Richard Bellman popularized the term dynamic programming in the 1950s while working on multistage decision processes. Since then, dynamic programming has become one of the core design techniques in algorithms, optimization, operations research, and computer science education.
A dynamic-programming solution begins by defining a state, such as a table cell, that captures one subproblem. Next, it defines a recurrence describing how that state depends on smaller states. Finally, it fills the table in an order that guarantees each dependency is already known. Some problems, such as LIS or knapsack, also store backtracking information so the actual optimum solution can be reconstructed after the table is full.
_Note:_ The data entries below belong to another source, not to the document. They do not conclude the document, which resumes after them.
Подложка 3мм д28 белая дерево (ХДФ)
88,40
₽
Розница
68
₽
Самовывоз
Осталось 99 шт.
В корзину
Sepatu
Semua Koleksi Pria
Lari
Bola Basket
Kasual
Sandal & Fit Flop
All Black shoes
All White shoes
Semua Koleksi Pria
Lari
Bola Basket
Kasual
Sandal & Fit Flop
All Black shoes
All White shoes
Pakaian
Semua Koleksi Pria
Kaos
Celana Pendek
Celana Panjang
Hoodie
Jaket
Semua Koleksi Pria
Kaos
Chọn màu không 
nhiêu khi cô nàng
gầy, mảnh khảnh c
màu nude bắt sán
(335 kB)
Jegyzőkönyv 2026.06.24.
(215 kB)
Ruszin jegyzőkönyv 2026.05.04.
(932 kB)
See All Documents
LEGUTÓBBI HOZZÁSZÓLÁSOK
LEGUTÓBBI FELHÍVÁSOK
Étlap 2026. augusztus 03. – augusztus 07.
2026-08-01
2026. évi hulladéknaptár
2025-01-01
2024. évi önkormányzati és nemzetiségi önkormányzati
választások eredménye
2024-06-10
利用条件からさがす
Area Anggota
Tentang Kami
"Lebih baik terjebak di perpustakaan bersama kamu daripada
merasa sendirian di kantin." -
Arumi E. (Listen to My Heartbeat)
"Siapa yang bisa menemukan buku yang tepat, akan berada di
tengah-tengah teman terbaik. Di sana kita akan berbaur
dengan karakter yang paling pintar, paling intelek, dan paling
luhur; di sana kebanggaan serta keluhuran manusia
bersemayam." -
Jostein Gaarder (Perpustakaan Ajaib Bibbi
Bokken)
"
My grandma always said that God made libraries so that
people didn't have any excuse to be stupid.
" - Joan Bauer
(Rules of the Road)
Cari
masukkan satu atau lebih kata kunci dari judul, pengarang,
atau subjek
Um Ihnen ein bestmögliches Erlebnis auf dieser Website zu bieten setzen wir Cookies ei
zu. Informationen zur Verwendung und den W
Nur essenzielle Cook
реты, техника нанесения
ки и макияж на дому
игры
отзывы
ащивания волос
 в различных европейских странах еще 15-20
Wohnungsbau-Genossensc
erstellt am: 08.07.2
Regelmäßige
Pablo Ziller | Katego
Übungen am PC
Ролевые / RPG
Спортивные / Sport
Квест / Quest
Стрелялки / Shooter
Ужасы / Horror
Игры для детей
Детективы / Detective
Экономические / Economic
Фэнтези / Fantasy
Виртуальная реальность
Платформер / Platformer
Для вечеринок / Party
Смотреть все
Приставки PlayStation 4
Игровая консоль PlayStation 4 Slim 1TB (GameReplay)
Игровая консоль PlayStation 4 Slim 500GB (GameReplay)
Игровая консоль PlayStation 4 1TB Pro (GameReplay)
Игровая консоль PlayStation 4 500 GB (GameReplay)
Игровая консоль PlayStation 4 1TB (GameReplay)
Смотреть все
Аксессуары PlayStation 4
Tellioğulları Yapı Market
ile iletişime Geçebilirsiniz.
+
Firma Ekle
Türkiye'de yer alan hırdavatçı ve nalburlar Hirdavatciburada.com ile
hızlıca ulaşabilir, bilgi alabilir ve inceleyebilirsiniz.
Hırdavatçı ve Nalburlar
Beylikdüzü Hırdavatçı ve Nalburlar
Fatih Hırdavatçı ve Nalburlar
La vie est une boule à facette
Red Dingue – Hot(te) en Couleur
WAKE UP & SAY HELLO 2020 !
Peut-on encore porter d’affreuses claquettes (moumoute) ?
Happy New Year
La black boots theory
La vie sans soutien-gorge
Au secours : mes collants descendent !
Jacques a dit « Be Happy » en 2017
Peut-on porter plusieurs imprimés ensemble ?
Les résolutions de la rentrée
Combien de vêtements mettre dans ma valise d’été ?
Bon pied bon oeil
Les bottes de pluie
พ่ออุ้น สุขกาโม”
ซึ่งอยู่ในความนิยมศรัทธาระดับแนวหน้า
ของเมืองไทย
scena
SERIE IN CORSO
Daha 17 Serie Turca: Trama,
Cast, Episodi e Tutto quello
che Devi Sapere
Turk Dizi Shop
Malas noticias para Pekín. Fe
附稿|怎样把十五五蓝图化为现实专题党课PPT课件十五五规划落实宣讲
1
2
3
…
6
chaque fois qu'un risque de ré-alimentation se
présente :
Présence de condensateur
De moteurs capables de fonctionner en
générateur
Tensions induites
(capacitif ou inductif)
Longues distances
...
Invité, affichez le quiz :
Dynamic programming appears everywhere: sequence analysis, shortest paths, edit distance, knapsack-like planning, bioinformatics, compiler optimization, scheduling, finance, and game theory. Whenever a problem combines optimal substructure with overlapping subproblems, dynamic programming is a strong candidate.
Code companion
Connect each visual decision to an implementation pattern.
choose a state definition
choose base cases
choose a recurrence
fill the table in dependency order
if needed, backtrack from the optimum cell to recover the actual solution
example: 0/1 knapsack
for w from 0 to capacity:
dp[0][w] = 0
for i from 1 to n:
for w from 0 to capacity:
if item[i].weight > w:
dp[i][w] = dp[i - 1][w]
else:
dp[i][w] = max(
dp[i - 1][w],
dp[i - 1][w - item[i].weight] + item[i].value
)